In 2008 the total number of full-time equivalent jobs was 15. The number of jobs in the primary sector was 7, all of which were in agriculture. The number of jobs in the secondary sector was 4 of which 3 or (75.0%) were in manufacturing The number of jobs in the tertiary sector was 4, all in a hotel or restaurant.

In 2000, there were 7 workers who commuted into the municipality and 25 workers who commuted away. The municipality is a net exporter of workers, with about 3.6 workers leaving the municipality for every one entering. Of the working population, 7% used public transportation to get to work, and 51.2% used a private car.

==Religion==
From the 2000 census, 10 or 10.1% were Roman Catholic, while 70 or 70.7% belonged to the Swiss Reformed Church. There were 2 individuals who were Hindu. 15 (or about 15.15% of the population) belonged to no church, are agnostic or atheist, and 2 individuals (or about 2.02% of the population) did not answer the question.

==Education==
In Vugelles-La Mothe about 29 or (29.3%) of the population have completed non-mandatory upper secondary education, and 16 or (16.2%) have completed additional higher education (either university or a Fachhochschule). Of the 16 who completed tertiary schooling, 56.3% were Swiss men, 37.5% were Swiss women.
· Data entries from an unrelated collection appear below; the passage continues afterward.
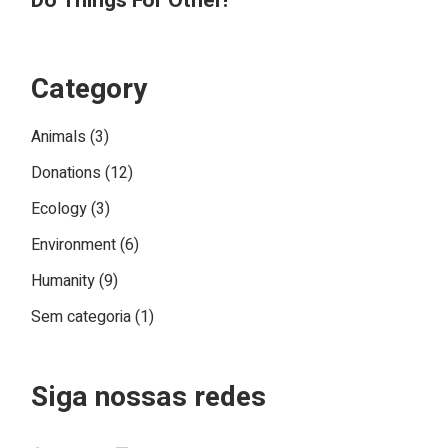
Do Things For Other!
Category
Animals
(3)
Donations
(12)
Ecology
(3)
Environment
(6)
Humanity
(9)
Sem categoria
(1)
Siga nossas redes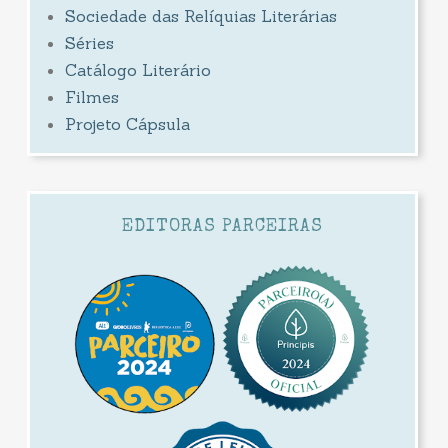
Sociedade das Relíquias Literárias
Séries
Catálogo Literário
Filmes
Projeto Cápsula
EDITORAS PARCEIRAS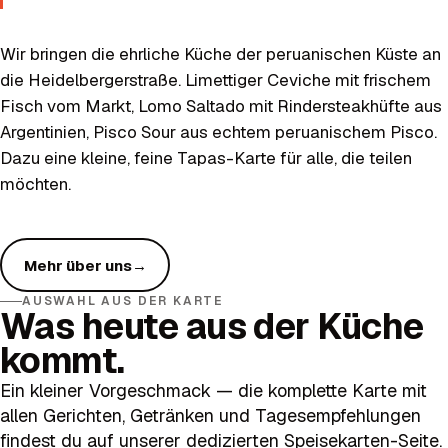
Wir bringen die ehrliche Küche der peruanischen Küste an
die Heidelbergerstraße. Limettiger Ceviche mit frischem
Fisch vom Markt, Lomo Saltado mit Rindersteakhüfte aus
Argentinien, Pisco Sour aus echtem peruanischem Pisco.
Dazu eine kleine, feine Tapas-Karte für alle, die teilen
möchten.
Mehr über uns
→
AUSWAHL AUS DER KARTE
Was heute aus der Küche
kommt.
Ein kleiner Vorgeschmack — die komplette Karte mit
allen Gerichten, Getränken und Tagesempfehlungen
findest du auf unserer dedizierten Speisekarten-Seite.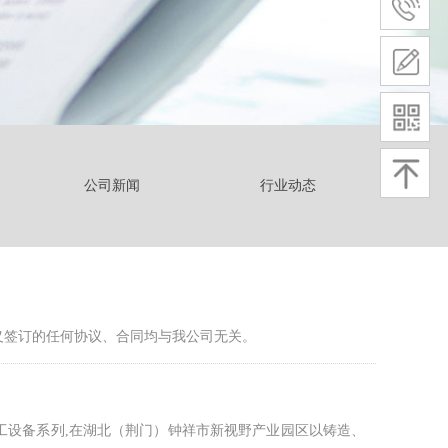
公司新闻
行业动态
名义签订的任何协议、合同均与我公司无关。
加工设备系列,在湖北（荆门）钟祥市新视野产业园区以铸造、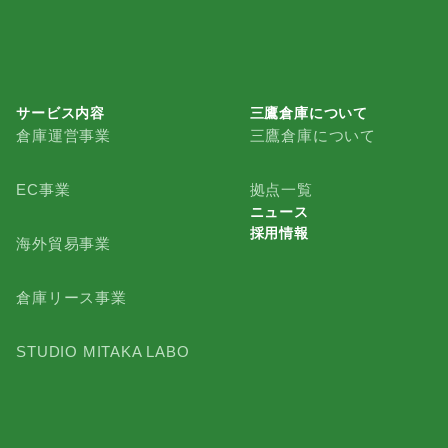
サービス内容
三鷹倉庫について
倉庫運営事業
三鷹倉庫について
三鷹倉庫について
EC事業
拠点一覧
ニュース
採用情報
ニュース
海外貿易事業
採用情報
倉庫リース事業
STUDIO MITAKA LABO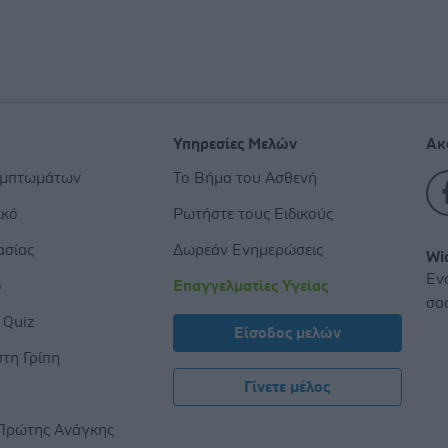
Υπηρεσίες Μελών
Ακ
υμπτωμάτων
Το Βήμα του Ασθενή
ικό
Ρωτήστε τους Ειδικούς
ασίας
Δωρεάν Ενημερώσεις
Wi
Εν
ο
Επαγγελματίες Υγείας
σα
 Quiz
Είσοδος μελών
τη Γρίπη
Γίνετε μέλος
ς
Πρώτης Ανάγκης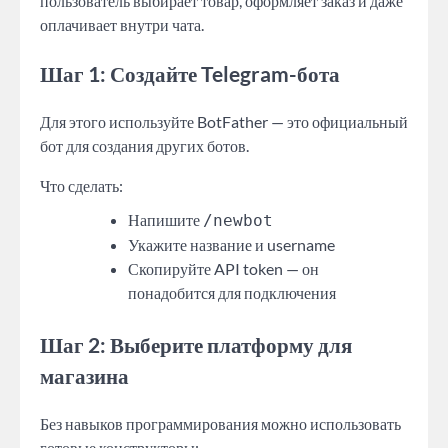
пользователь выбирает товар, оформляет заказ и даже
оплачивает внутри чата.
Шаг 1: Создайте Telegram-бота
Для этого используйте BotFather — это официальный
бот для создания других ботов.
Что сделать:
Напишите
/newbot
Укажите название и username
Скопируйте API token — он
понадобится для подключения
Шаг 2: Выберите платформу для
магазина
Без навыков программирования можно использовать
готовые конструкторы: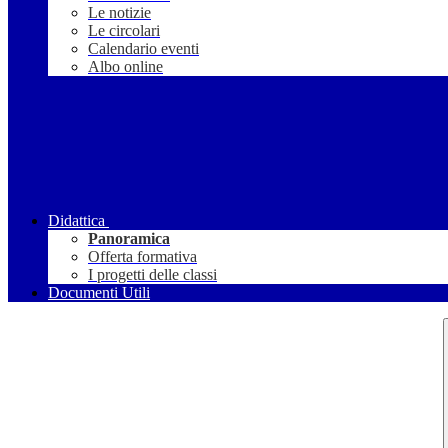
Le notizie
Le circolari
Calendario eventi
Albo online
Didattica
Panoramica
Offerta formativa
I progetti delle classi
Documenti Utili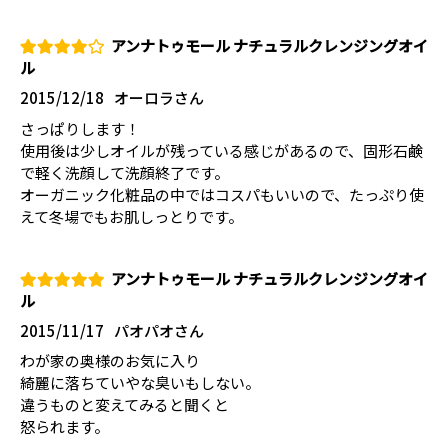
アンナトゥモール ナチュラルクレンジングオイ
ル
2015/12/18
オーロラさん
さっぱりします！
使用後は少しオイルが残っている感じがあるので、固形石鹸
で軽く洗顔して洗顔終了です。
オーガニック化粧品の中ではコスパもいいので、たっぷり使
えて冬場でもお肌しっとりです。
アンナトゥモール ナチュラルクレンジングオイ
ル
2015/11/17
パオパオさん
わが家の奥様のお気に入り
綺麗に落ちていやな臭いもしない。
違うものと変えてみると聞くと
怒られます。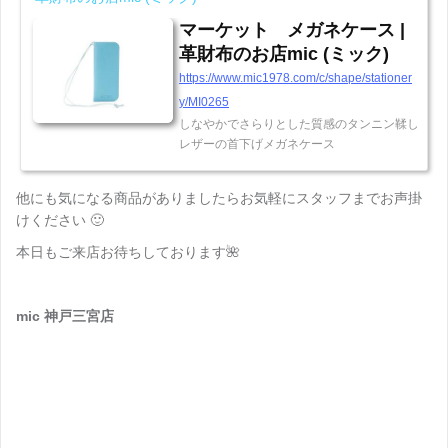
マーケット メガネケース |
革財布のお店mic (ミック)
https://www.mic1978.com/c/shape/stationer
y/MI0265
しなやかでさらりとした質感のタンニン鞣し
レザーの首下げメガネケース
他にも気になる商品がありましたらお気軽にスタッフまでお声掛
けください 🙂
本日もご来店お待ちしております🌺
mic 神戸三宮店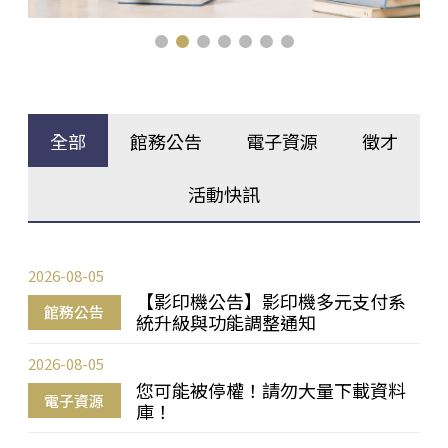
全部
館務公告
電子資源
徵才
活動快訊
2026-08-05
【影印機公告】影印機多元支付系
館務公告
統升級與功能調整通知
2026-08-05
您可能被停權！請勿大量下載資料
電子資源
庫！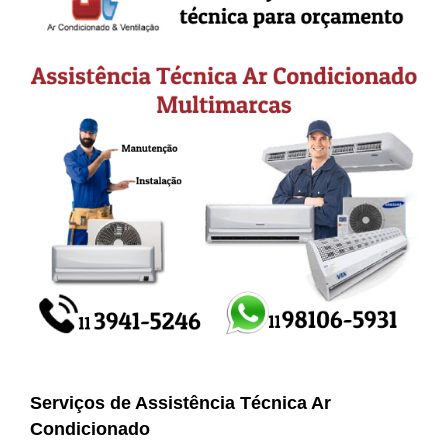
Serviços de Assistência Técnica Ar
Condicionado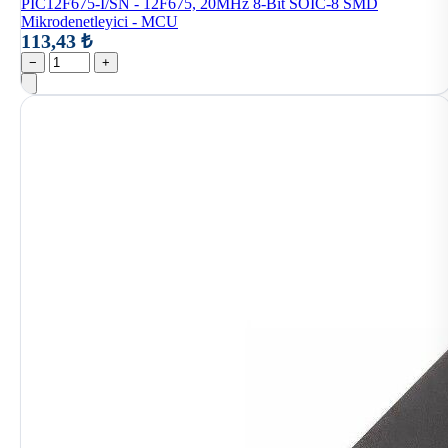
PIC12F675-I/SN - 12F675, 20MHz 8-Bit SOIC-8 SMD
Mikrodenetleyici - MCU
113,43 ₺
−
+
In the 2009/2010 school year there were a total of 20 students in the Vugelles-La Mothe school district. In the Vaud cantonal school system, two years of non-obligatory pre-school are provided by the political districts. During the school year, the political district provided pre-school care for a total of 578 children of which 359 children (62.1%) received subsidized pre-school care. The canton's primary school program requires students to attend for four years. There were 9 students in the municipal primary school program. The obligatory lower secondary school program lasts for six years and there were 9 students in those schools. There were also 2 students who were home schooled or attended another non-traditional school.

As of 2000, there were 22 students from Vugelles-La Mothe who attended schools outside the municipality.